In article <344f97f6...@nntp.netcruiser> John Savard wrote:
>>>Factoring the modulus is the 'real' hard problem behind the RSA
>>>public-key system. Thus, if the modulus is not encrypted, the benefits
>>>of EKE aren't really obtained; there is still only one public-key

>>>problem to crack [...]

d...@world.std.com (David P Jablon) wrote, in part:

>>No, this sounds wrong. Neither legitimate party needs to
>>factor the modulus. One party knows the factors by using
>>multiplcation to construct the composite, not by the much
>>harder method of factoring. Cracking just one PK problem,
>>whether RSA, discrete log, or whatever, is certainly
>>more time consuming than a small number of hash or
>>exponential operations. Cracking one PK problem or a small
>>number of them seem to be roughly equivalent tasks.

In article <3453ff4...@nntp.netcruiser>,

John Savard <sew...@XbutterflyXnetDELETEcom.CDN> wrote:
>Perhaps my writing is not clear.
>
>If the modulus is NOT encrypted, then the action which, as you correctly
>say, "neither legitimate party needs to" do, needs only to be done ONCE by
>the attacker.
>
>Instead, what must be done N times (or, on average, N/2 times to be
>precise) is, after having factored the modulus, use it to obtain d from e -
>which one legitimate party does do - during key setup.
>
>Although EKE is specifically pitched at password security, my interest in
>it is in the "privacy amplification" it provides; two parties, with a short
>secret key, are able to, in a realistic manner, exchange a very long key

>with commensurate security. [...]

To me, the applications "password security" and "privacy amplification"
sound like the same thing. In both cases a small shared secret
is amplified to create a large one.

You've argued that RSA-EKE does not suit your purposes because it
only requires solving one hard problem. Why do you want N/2 hard
problems? Using DH-EKE or SPEKE with a suitable Diffie-Hellman
group, the attacker can be required to solve one arbitrarily
hard problem, which should be equivalent to N/2 slightly easier
ones. Are there efficiency or other considerations here?

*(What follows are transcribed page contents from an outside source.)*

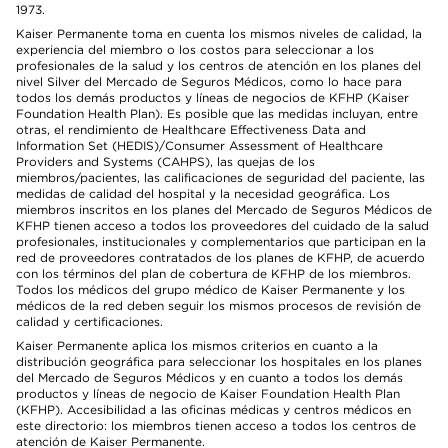
1973.
Kaiser Permanente toma en cuenta los mismos niveles de calidad, la
experiencia del miembro o los costos para seleccionar a los
profesionales de la salud y los centros de atención en los planes del
nivel Silver del Mercado de Seguros Médicos, como lo hace para
todos los demás productos y líneas de negocios de KFHP (Kaiser
Foundation Health Plan). Es posible que las medidas incluyan, entre
otras, el rendimiento de Healthcare Effectiveness Data and
Information Set (HEDIS)/Consumer Assessment of Healthcare
Providers and Systems (CAHPS), las quejas de los
miembros/pacientes, las calificaciones de seguridad del paciente, las
medidas de calidad del hospital y la necesidad geográfica. Los
miembros inscritos en los planes del Mercado de Seguros Médicos de
KFHP tienen acceso a todos los proveedores del cuidado de la salud
profesionales, institucionales y complementarios que participan en la
red de proveedores contratados de los planes de KFHP, de acuerdo
con los términos del plan de cobertura de KFHP de los miembros.
Todos los médicos del grupo médico de Kaiser Permanente y los
médicos de la red deben seguir los mismos procesos de revisión de
calidad y certificaciones.
Kaiser Permanente aplica los mismos criterios en cuanto a la
distribución geográfica para seleccionar los hospitales en los planes
del Mercado de Seguros Médicos y en cuanto a todos los demás
productos y líneas de negocio de Kaiser Foundation Health Plan
(KFHP). Accesibilidad a las oficinas médicas y centros médicos en
este directorio: los miembros tienen acceso a todos los centros de
atención de Kaiser Permanente.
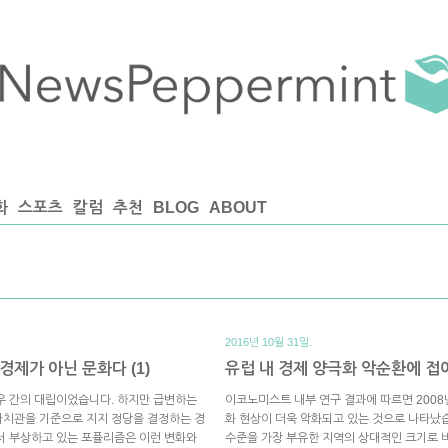
화
스포츠
칼럼
추천
BLOG
ABOUT
2016년 10월 31일.
제가 아닌 문화다 (1)
유럽 내 경제 양극화 악순환에 
우 간의 대립이었습니다. 하지만 급변하는
이코노미스트 내부 연구 결과에 따르면 2008년
가치관을 기준으로 지지 정당을 결정하는 경
화 현상이 더욱 악화되고 있는 것으로 나타났습
서 부상하고 있는 포퓰리즘은 이런 변화와
수준을 가장 부유한 지역의 상대적인 크기로 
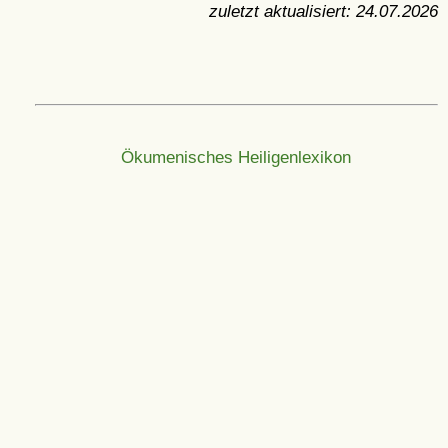
zuletzt aktualisiert:
24.07.2026
Ökumenisches Heiligenlexikon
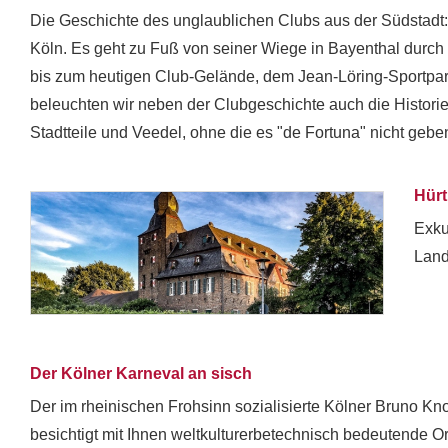
Die Geschichte des unglaublichen Clubs aus der Südstadt:
Köln. Es geht zu Fuß von seiner Wiege in Bayenthal durch 
bis zum heutigen Club-Gelände, dem Jean-Löring-Sportpar
beleuchten wir neben der Clubgeschichte auch die Historie
Stadtteile und Veedel, ohne die es "de Fortuna" nicht gebe
Hürt
Exku
Land
Der Kölner Karneval an sisch
Der im rheinischen Frohsinn sozialisierte Kölner Bruno Kn
besichtigt mit Ihnen weltkulturerbetechnisch bedeutende O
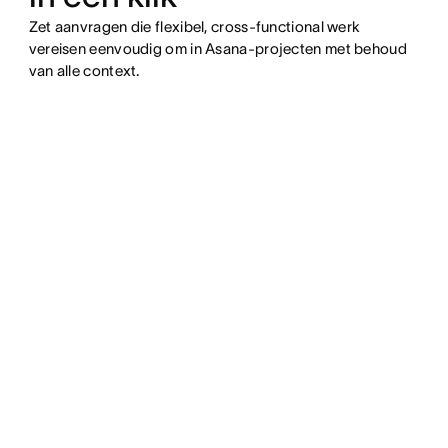
Zet aanvragen die flexibel, cross-functional werk
vereisen eenvoudig om in Asana-projecten met behoud
van alle context.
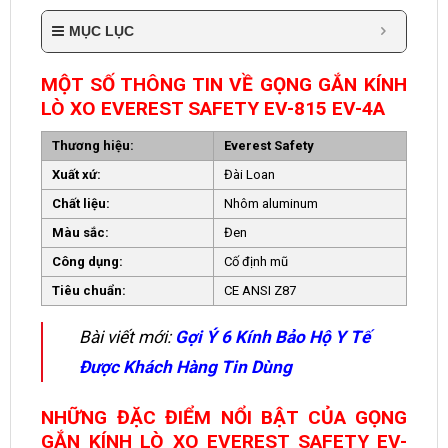
MỤC LỤC
MỘT SỐ THÔNG TIN VỀ GỌNG GẮN KÍNH
LÒ XO EVEREST SAFETY EV-815 EV-4A
Thương hiệu:
Everest Safety
Xuất xứ:
Đài Loan
Chất liệu:
Nhôm aluminum
Màu sắc:
Đen
Công dụng:
Cố định mũ
Tiêu chuẩn:
CE ANSI Z87
Bài viết mới:
Gợi Ý 6 Kính Bảo Hộ Y Tế
Được Khách Hàng Tin Dùng
NHỮNG ĐẶC ĐIỂM NỔI BẬT CỦA GỌNG
GẮN KÍNH LÒ XO EVEREST SAFETY EV-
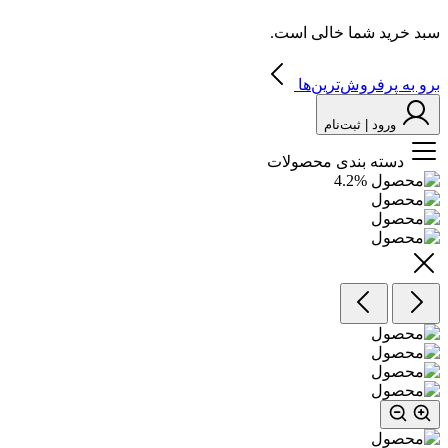
سبد خرید شما خالی است.
برو به پرفروش‌ترین‌ها
ورود | ثبت‌نام
دسته بندی محصولات
4.2
%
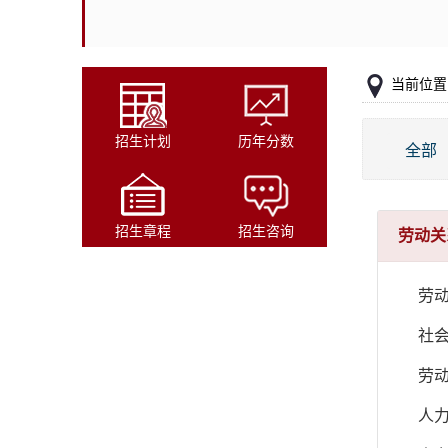
当前位置
招生计划
历年分数
全部
招生章程
招生咨询
劳动关
劳
社
劳
人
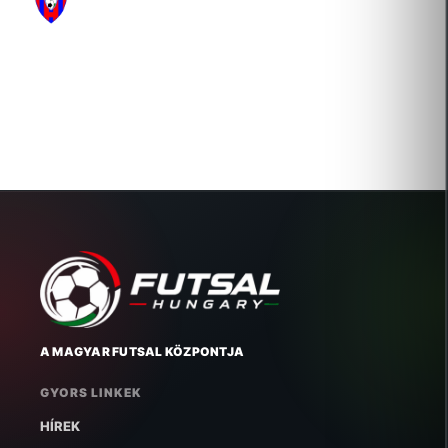
2012-01-06 Átigazolás
EURO GLOBAL FINANCING KERESKEDELMI ÉS
SZOLGÁLTATÓ KFT.
2009-10-26 Új igazolás
A MAGYAR FUTSAL KÖZPONTJA
GYORS LINKEK
HÍREK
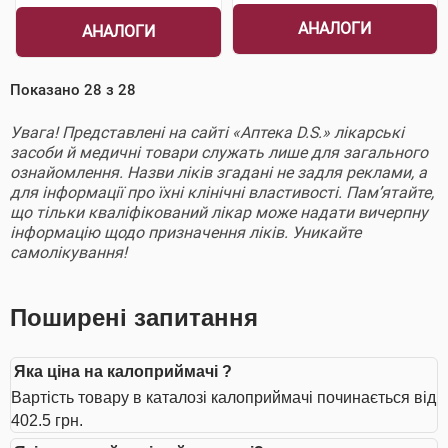
АНАЛОГИ
АНАЛОГИ
Показано
28
з
28
Увага! Представлені на сайті «Аптека D.S.» лікарські
засоби й медичні товари служать лише для загального
ознайомлення. Назви ліків згадані не задля реклами, а
для інформації про їхні клінічні властивості. Пам’ятайте,
що тільки кваліфікований лікар може надати вичерпну
інформацію щодо призначення ліків. Уникайте
самолікування!
Поширені запитання
Яка ціна на калоприймачі ?
Вартість товару в каталозі калоприймачі починається від
402.5 грн.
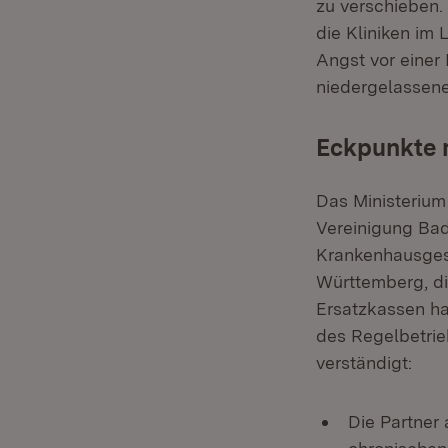
zu verschieben. 
die Kliniken im 
Angst vor einer
niedergelassene
Eckpunkte m
Das Ministerium
Vereinigung Ba
Krankenhausgese
Württemberg, d
Ersatzkassen ha
des Regelbetrie
verständigt:
Die Partner 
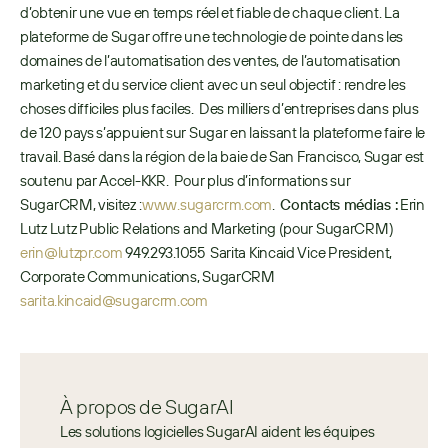
d’obtenir une vue en temps réel et fiable de chaque client. La 
plateforme de Sugar offre une technologie de pointe dans les 
domaines de l’automatisation des ventes, de l’automatisation 
marketing et du service client avec un seul objectif : rendre les 
choses difficiles plus faciles.  Des milliers d’entreprises dans plus 
de 120 pays s’appuient sur Sugar en laissant la plateforme faire le 
travail. Basé dans la région de la baie de San Francisco, Sugar est 
soutenu par Accel-KKR.  Pour plus d’informations sur 
SugarCRM, visitez : 
www.sugarcrm.com
.  
Contacts médias :
 Erin 
Lutz Lutz Public Relations and Marketing (pour SugarCRM) 
erin@lutzpr.com
 949.293.1055  Sarita Kincaid Vice President, 
Corporate Communications, SugarCRM 
sarita.kincaid@sugarcrm.com
À propos de SugarAI
Les solutions logicielles SugarAI aident les équipes 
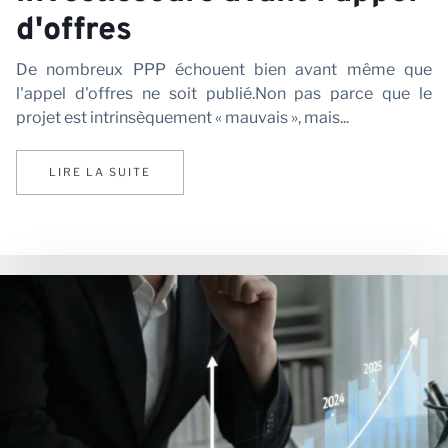
d'offres
De nombreux PPP échouent bien avant même que
l'appel d'offres ne soit publié.Non pas parce que le
projet est intrinsèquement « mauvais », mais...
LIRE LA SUITE
Ac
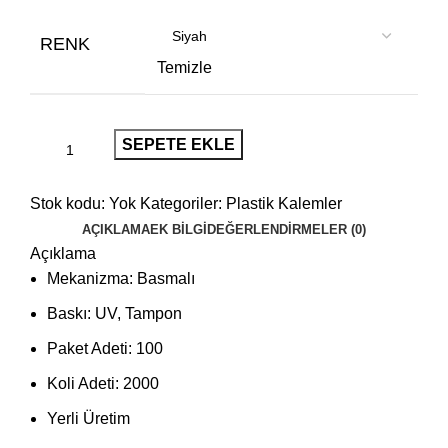
RENK
Temizle
SEPETE EKLE
Stok kodu:
Yok
Kategoriler:
Plastik Kalemler
AÇIKLAMA
EK BILGI
DEĞERLENDIRMELER (0)
Açıklama
Mekanizma: Basmalı
Baskı: UV, Tampon
Paket Adeti: 100
Koli Adeti: 2000
Yerli Üretim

You also seemed to imply that less secure protocols can
protect passwords:

> [...] Considerably less secure protocols could be

>used to protect passwords against dictionary attacks - and, in fact, EKE
>alone doesn't protect against someone grabbing your password file, since
>the host computer still needs to know the actual PIN.

The host does not need to know the actual PIN. With Augmented EKE,
and other alternative extended protocols, the host stores a verifier
which is a one-way function of the secret, instead of storing the
secret itself. Both classes of protocol block a variety of
network attacks, including, but not limited to eavesdropper dictionary
attack. I don't see the appeal of "considerably less secure"
alternatives.

On the other hand, no network protocol can prevent brute force
attack on a stolen password-verifier when the password has insufficient
entropy. The efficiency of the dictionary attack may
be an important consideration, but the general solution here
seems be "keep the verifier secret".